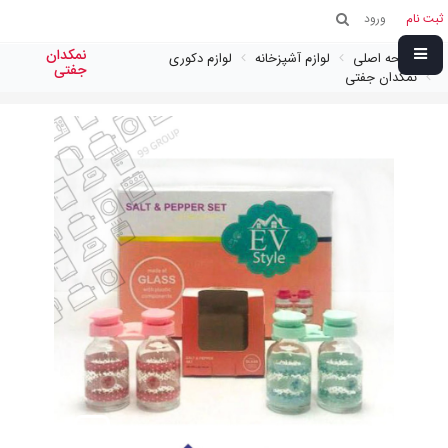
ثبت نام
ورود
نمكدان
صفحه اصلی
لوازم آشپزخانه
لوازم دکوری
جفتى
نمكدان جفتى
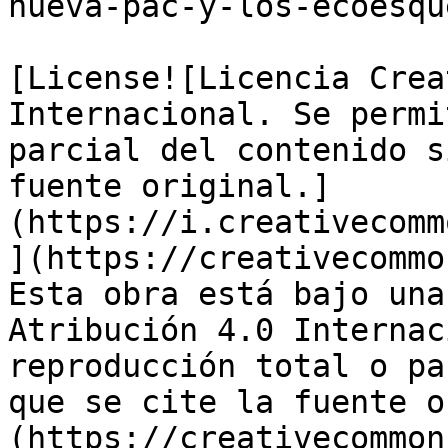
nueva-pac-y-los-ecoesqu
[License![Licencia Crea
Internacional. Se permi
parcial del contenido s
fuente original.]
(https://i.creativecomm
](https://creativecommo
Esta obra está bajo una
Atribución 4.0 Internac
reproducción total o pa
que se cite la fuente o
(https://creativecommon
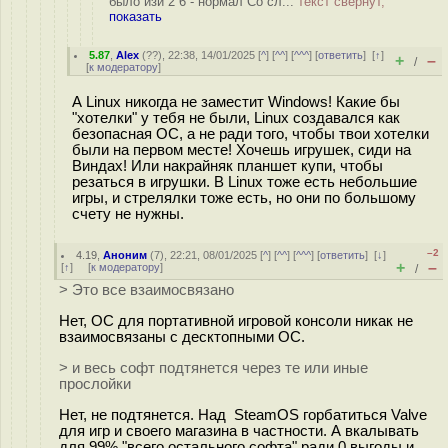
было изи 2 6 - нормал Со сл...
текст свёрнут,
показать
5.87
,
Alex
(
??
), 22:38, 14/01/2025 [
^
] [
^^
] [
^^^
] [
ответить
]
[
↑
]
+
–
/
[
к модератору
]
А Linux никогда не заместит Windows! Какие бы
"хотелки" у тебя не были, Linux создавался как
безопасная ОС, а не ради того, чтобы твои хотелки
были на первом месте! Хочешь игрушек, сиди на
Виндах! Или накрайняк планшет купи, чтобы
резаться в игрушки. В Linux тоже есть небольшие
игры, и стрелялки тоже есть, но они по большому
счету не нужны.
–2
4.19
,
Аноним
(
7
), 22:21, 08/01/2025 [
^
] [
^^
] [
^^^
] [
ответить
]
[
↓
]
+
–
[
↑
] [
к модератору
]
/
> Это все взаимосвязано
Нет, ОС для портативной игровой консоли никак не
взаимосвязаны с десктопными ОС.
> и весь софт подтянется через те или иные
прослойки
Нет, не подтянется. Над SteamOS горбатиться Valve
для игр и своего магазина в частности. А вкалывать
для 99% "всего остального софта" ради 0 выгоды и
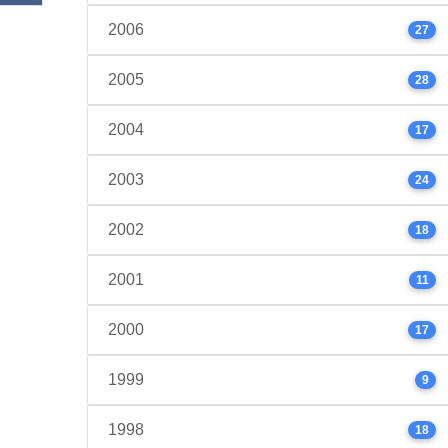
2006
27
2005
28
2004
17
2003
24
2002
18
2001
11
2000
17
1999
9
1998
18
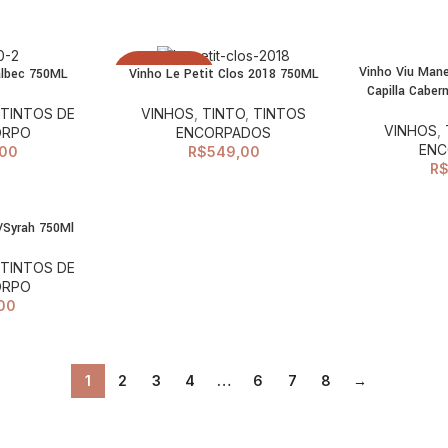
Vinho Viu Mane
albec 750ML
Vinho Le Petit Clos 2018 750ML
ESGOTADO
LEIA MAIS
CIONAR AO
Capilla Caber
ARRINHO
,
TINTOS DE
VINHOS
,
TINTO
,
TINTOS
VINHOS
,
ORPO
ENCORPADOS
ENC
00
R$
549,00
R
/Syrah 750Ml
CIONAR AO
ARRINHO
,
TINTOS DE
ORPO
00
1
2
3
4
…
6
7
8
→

= = = =

■ What is being asked: Strip out the pictures and reproduce the remaining material above exactly.

■ Answer below:
ثبت نام
ورود
نمكدان
صفحه اصلی
لوازم آشپزخانه
لوازم دکوری
جفتى
نمكدان جفتى
nueva-pac-y-los-ecoesqu
[License![Licencia Crea
Internacional. Se permi
parcial del contenido s
fuente original.]
(https://i.creativecomm
](https://creativecommo
Esta obra está bajo una
Atribución 4.0 Internac
reproducción total o pa
que se cite la fuente o
(https://creativecommon
было изи 2 6 - нормал Со сл...
текст свёрнут,
показать
5.87
,
Alex
(
??
), 22:38, 14/01/2025 [
^
] [
^^
] [
^^^
] [
ответить
]
[
↑
]
+
–
/
[
к модератору
]
А Linux никогда не заместит Windows! Какие бы
"хотелки" у тебя не были, Linux создавался как
безопасная ОС, а не ради того, чтобы твои хотелки
были на первом месте! Хочешь игрушек, сиди на
Виндах! Или накрайняк планшет купи, чтобы
резаться в игрушки. В Linux тоже есть небольшие
игры, и стрелялки тоже есть, но они по большому
счету не нужны.
–2
4.19
,
Аноним
(
7
), 22:21, 08/01/2025 [
^
] [
^^
] [
^^^
] [
ответить
]
[
↓
]
+
–
[
↑
] [
к модератору
]
/
> Это все взаимосвязано
Нет, ОС для портативной игровой консоли никак не
взаимосвязаны с десктопными ОС.
> и весь софт подтянется через те или иные
прослойки
Нет, не подтянется. Над SteamOS горбатиться Valve
для игр и своего магазина в частности. А вкалывать
для 99% "всего остального софта" ради 0 выгоды и
2006
27
2005
28
2004
17
2003
24
2002
18
2001
11
2000
17
1999
9
1998
18
Vinho Viu Mane
albec 750ML
Vinho Le Petit Clos 2018 750ML
ESGOTADO
LEIA MAIS
CIONAR AO
Capilla Caber
ARRINHO
,
TINTOS DE
VINHOS
,
TINTO
,
TINTOS
VINHOS
,
ORPO
ENCORPADOS
ENC
00
R$
549,00
R
/Syrah 750Ml
CIONAR AO
ARRINHO
,
TINTOS DE
ORPO
00
1
2
3
4
…
6
7
8
→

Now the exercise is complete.